* _Recorded information_:

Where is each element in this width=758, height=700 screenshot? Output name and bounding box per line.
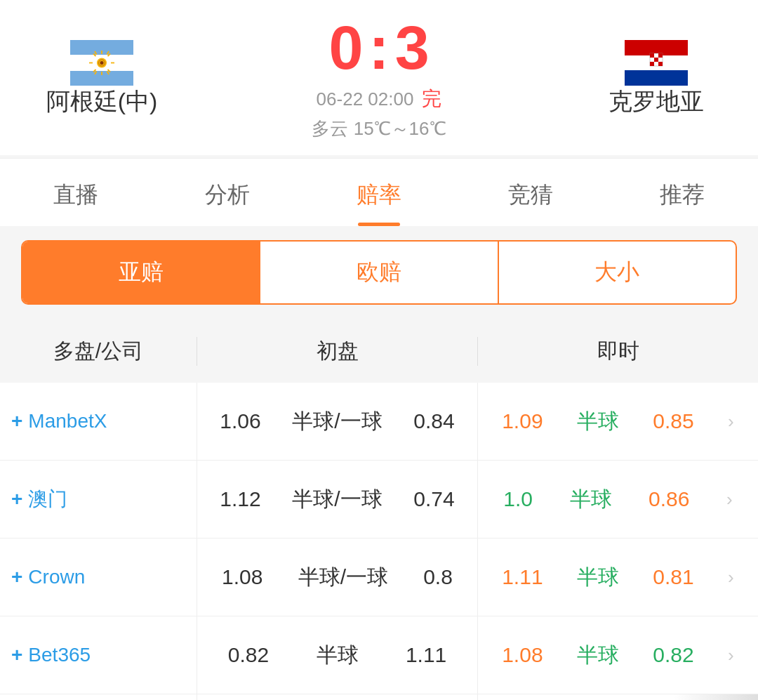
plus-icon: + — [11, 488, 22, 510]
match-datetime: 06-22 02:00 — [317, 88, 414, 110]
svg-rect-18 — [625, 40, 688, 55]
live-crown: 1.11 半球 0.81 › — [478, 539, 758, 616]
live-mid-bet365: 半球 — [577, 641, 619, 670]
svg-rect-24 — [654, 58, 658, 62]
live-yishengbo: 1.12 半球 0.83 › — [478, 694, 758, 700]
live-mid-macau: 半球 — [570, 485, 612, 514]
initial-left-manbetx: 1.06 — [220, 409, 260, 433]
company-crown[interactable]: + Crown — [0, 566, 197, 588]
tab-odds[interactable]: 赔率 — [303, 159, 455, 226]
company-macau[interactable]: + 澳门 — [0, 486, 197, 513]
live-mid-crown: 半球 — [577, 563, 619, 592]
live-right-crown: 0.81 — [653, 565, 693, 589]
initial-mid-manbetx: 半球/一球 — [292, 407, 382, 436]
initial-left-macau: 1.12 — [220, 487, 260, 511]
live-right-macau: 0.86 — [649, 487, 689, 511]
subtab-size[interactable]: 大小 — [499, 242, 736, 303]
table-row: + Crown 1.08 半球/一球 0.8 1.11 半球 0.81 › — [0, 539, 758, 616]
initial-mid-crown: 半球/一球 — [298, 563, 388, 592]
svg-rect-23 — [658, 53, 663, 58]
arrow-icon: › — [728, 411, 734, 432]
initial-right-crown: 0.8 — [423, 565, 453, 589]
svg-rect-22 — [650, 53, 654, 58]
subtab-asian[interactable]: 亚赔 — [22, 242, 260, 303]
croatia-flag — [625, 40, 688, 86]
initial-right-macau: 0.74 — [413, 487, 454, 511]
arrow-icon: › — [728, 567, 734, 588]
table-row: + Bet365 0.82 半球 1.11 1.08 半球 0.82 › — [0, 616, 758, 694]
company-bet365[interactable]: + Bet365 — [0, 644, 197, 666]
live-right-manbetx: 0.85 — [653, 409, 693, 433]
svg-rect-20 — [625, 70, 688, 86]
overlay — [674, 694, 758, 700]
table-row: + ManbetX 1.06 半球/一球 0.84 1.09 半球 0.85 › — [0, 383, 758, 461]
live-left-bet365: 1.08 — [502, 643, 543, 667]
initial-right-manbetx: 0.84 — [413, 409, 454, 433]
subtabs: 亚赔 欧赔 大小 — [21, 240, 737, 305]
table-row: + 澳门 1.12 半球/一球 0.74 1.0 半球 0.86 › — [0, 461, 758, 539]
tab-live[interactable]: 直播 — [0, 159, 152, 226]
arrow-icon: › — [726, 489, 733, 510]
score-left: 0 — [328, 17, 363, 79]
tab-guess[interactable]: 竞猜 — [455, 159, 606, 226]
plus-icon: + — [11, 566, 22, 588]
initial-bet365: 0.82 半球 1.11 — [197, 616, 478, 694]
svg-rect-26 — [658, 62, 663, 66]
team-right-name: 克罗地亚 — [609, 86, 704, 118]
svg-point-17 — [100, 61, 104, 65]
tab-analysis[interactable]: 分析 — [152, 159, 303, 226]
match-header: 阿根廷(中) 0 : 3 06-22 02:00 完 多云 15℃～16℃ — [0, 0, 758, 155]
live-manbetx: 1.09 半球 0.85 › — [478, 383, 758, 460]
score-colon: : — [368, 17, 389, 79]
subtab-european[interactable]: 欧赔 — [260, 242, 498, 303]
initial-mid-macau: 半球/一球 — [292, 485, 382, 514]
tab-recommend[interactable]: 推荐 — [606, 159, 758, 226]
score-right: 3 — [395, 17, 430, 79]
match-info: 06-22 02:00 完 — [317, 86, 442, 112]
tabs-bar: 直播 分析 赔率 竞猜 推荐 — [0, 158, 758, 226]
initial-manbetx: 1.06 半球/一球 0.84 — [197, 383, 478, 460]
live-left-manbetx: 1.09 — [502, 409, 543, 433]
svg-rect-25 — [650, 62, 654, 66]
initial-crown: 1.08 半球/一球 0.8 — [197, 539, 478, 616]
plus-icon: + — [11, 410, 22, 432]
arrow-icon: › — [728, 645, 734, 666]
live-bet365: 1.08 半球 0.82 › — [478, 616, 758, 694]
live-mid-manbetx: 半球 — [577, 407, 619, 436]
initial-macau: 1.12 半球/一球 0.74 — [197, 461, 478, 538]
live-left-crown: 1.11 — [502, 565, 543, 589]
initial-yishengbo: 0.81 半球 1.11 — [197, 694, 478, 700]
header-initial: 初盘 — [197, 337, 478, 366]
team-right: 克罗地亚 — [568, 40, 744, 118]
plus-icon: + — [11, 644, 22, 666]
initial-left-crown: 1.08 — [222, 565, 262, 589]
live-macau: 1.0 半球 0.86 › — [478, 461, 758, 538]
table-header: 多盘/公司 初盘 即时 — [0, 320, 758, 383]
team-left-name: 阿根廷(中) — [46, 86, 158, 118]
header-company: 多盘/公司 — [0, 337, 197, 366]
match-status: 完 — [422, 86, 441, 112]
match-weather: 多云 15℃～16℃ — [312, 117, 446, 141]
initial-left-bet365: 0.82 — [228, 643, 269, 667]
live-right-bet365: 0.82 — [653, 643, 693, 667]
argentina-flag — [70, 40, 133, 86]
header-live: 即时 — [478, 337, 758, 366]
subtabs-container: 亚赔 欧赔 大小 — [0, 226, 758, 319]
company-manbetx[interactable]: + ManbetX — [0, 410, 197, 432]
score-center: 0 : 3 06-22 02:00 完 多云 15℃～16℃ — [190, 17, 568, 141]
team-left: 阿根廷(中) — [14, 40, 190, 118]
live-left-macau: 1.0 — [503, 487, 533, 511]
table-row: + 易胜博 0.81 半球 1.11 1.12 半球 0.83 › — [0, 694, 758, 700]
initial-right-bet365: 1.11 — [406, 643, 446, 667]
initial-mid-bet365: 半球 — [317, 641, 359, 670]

...

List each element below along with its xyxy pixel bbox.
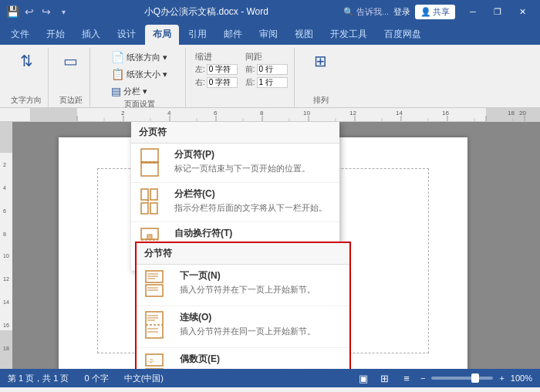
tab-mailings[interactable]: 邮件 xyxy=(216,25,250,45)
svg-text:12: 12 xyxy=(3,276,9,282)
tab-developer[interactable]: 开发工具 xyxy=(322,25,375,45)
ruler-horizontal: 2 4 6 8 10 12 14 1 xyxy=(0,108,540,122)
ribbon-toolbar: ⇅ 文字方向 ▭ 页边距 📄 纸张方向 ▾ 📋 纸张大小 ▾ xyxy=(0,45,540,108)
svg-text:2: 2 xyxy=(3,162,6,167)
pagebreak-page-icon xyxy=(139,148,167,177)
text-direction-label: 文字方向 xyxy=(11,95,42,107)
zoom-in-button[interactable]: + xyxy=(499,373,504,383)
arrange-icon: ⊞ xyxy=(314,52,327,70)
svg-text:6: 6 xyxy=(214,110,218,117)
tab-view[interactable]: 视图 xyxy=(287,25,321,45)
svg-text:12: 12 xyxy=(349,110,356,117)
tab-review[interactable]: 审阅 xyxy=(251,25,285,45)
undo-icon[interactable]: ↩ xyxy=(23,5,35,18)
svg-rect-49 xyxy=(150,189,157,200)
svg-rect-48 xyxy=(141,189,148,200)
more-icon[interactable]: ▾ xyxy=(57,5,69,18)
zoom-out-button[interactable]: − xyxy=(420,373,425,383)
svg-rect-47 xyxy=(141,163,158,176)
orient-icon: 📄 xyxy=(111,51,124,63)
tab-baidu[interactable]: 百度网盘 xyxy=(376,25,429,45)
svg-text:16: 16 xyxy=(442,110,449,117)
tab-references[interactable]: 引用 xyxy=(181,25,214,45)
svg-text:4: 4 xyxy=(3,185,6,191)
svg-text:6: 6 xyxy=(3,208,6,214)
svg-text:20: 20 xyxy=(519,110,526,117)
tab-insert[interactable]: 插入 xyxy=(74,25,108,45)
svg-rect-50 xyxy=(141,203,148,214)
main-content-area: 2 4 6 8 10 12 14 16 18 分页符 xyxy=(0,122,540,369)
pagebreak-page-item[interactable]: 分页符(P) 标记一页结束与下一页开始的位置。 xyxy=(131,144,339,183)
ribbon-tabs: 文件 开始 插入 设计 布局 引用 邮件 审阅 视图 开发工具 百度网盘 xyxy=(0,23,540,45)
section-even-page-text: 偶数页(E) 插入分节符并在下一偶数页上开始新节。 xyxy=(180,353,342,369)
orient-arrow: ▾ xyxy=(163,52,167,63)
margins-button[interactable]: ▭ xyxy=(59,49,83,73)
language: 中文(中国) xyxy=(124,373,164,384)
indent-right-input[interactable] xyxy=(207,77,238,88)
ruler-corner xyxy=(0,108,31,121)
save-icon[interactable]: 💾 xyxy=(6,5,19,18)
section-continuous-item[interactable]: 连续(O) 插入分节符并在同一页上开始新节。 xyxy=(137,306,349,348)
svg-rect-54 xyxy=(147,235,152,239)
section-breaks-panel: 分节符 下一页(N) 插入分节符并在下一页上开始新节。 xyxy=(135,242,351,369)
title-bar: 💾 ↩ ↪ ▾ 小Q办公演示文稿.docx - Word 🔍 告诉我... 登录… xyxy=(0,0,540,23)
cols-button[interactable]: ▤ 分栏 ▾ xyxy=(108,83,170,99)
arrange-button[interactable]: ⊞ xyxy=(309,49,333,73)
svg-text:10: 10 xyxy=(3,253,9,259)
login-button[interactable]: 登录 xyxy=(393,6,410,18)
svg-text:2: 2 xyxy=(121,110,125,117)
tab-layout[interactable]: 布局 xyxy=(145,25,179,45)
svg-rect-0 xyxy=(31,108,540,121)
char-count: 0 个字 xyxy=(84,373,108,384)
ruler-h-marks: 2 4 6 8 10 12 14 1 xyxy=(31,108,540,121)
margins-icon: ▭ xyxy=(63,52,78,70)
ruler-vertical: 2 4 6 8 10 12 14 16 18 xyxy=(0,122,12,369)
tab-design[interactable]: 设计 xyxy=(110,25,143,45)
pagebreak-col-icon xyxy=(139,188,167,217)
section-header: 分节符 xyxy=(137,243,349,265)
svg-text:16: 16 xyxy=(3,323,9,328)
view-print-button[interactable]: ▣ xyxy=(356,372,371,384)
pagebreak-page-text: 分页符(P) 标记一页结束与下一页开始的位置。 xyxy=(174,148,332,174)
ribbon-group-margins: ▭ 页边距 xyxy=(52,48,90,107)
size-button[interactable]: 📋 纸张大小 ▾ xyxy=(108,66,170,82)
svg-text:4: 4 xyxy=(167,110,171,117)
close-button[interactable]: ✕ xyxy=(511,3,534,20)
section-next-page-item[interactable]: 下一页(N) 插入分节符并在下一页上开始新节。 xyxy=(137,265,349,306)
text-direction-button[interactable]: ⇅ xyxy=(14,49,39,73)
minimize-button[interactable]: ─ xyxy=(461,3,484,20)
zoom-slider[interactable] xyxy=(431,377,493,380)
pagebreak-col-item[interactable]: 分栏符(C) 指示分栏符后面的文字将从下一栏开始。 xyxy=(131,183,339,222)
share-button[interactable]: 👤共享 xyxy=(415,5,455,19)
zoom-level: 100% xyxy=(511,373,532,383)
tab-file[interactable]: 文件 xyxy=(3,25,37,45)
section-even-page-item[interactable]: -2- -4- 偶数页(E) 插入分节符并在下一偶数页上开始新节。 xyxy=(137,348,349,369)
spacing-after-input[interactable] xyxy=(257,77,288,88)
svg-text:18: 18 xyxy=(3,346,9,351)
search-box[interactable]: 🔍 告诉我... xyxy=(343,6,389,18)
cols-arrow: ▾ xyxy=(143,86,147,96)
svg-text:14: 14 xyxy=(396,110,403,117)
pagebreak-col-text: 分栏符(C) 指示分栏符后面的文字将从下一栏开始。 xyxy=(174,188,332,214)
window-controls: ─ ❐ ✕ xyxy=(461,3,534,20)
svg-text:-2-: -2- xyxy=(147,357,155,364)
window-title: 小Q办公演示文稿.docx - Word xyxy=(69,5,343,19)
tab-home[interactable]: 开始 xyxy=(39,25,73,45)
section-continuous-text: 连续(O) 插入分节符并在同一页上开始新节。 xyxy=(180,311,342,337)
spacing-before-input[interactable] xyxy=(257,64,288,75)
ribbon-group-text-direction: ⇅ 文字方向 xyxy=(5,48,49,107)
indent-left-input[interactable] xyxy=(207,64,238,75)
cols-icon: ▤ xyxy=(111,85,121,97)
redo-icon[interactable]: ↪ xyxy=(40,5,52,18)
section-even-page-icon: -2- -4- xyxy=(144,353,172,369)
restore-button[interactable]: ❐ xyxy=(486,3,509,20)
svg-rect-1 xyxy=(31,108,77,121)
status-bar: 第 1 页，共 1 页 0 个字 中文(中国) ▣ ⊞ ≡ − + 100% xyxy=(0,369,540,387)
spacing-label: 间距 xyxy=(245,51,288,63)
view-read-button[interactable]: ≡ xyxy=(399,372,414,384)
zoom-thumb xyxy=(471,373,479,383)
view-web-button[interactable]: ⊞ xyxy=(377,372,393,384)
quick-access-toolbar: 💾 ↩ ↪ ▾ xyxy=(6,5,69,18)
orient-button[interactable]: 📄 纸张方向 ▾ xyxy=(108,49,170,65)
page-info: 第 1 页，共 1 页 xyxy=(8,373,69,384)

...

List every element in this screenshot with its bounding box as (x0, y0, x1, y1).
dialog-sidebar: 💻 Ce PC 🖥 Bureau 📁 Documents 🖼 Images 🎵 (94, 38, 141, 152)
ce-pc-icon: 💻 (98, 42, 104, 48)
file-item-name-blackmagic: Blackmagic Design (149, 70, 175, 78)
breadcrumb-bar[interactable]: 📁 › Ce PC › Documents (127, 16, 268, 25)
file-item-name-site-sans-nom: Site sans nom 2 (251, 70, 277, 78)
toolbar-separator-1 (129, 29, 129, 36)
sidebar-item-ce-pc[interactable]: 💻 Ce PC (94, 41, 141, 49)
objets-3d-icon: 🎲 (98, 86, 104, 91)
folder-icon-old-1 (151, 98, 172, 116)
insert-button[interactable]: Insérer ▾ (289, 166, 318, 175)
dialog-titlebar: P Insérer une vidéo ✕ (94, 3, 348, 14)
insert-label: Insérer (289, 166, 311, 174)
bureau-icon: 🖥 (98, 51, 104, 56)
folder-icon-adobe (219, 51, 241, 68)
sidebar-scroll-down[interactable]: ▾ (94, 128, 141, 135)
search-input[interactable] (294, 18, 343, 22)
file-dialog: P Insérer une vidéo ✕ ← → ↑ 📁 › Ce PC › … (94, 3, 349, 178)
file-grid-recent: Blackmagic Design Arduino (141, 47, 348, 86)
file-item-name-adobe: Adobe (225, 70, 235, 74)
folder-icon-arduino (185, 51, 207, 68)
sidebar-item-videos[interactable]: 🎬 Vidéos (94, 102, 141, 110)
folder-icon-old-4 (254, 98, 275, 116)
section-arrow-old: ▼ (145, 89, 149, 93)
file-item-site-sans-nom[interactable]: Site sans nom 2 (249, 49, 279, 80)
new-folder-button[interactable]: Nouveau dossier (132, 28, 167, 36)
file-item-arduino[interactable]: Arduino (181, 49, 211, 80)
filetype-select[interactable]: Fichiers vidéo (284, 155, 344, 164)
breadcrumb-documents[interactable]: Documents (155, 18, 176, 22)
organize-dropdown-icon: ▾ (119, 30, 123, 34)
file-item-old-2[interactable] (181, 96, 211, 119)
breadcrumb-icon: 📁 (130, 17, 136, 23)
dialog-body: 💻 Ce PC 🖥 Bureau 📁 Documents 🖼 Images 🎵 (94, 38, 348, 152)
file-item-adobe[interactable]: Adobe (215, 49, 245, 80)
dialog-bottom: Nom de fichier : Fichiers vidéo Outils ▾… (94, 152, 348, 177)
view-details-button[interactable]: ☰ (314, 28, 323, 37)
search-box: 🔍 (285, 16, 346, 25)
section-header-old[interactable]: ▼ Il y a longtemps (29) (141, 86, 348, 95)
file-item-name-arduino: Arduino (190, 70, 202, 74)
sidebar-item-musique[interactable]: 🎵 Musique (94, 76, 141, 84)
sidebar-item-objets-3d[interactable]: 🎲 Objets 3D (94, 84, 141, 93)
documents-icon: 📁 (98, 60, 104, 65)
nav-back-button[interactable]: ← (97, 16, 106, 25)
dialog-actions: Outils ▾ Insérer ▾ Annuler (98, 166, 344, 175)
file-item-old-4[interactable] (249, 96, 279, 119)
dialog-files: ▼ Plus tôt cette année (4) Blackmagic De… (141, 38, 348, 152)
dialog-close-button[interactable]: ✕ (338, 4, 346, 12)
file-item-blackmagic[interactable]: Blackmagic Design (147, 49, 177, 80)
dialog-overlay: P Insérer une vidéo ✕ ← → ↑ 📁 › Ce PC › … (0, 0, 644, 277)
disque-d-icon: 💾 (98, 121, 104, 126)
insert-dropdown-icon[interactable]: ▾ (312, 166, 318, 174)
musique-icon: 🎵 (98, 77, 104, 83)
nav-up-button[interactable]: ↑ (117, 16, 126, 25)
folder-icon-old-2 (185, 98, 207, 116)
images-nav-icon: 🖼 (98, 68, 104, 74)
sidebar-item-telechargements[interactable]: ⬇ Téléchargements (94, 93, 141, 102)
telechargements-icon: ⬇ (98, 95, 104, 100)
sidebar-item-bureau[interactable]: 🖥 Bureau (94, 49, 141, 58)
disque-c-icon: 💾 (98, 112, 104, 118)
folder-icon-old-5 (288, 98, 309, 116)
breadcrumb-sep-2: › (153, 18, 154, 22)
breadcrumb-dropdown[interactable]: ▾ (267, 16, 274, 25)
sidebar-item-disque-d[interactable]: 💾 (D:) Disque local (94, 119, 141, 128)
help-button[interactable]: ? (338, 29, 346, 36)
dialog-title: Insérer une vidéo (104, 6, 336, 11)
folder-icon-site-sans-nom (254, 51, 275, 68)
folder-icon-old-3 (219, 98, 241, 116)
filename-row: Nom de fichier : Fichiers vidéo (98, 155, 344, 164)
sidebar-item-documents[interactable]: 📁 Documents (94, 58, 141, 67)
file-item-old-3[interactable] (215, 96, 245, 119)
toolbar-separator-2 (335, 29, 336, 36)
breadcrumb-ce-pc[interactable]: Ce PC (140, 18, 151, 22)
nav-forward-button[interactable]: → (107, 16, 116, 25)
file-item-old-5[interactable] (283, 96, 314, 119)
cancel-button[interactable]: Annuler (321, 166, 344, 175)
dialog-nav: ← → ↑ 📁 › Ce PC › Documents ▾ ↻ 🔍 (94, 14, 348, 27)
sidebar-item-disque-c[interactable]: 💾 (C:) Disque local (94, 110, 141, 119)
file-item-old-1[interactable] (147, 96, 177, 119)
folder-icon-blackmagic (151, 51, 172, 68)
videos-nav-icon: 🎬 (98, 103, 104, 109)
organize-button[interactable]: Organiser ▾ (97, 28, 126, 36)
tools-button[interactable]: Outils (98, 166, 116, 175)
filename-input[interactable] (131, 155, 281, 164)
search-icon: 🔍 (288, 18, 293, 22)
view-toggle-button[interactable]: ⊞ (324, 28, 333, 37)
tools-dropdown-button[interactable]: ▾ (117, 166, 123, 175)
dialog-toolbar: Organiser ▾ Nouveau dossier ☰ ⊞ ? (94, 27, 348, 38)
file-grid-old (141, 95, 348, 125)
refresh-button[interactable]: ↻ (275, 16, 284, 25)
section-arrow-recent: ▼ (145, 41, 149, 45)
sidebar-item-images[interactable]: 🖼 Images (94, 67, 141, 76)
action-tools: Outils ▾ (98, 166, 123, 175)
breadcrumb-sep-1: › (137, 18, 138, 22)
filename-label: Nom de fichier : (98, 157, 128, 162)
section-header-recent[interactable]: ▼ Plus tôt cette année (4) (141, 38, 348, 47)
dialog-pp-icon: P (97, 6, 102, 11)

* _Goal of the exercise_: Select the lines from the entries that include the word "organize".

* _Result for this exercise_:
organize-dropdown-icon: ▾ (119, 30, 123, 34)
organize-button[interactable]: Organiser ▾ (97, 28, 126, 36)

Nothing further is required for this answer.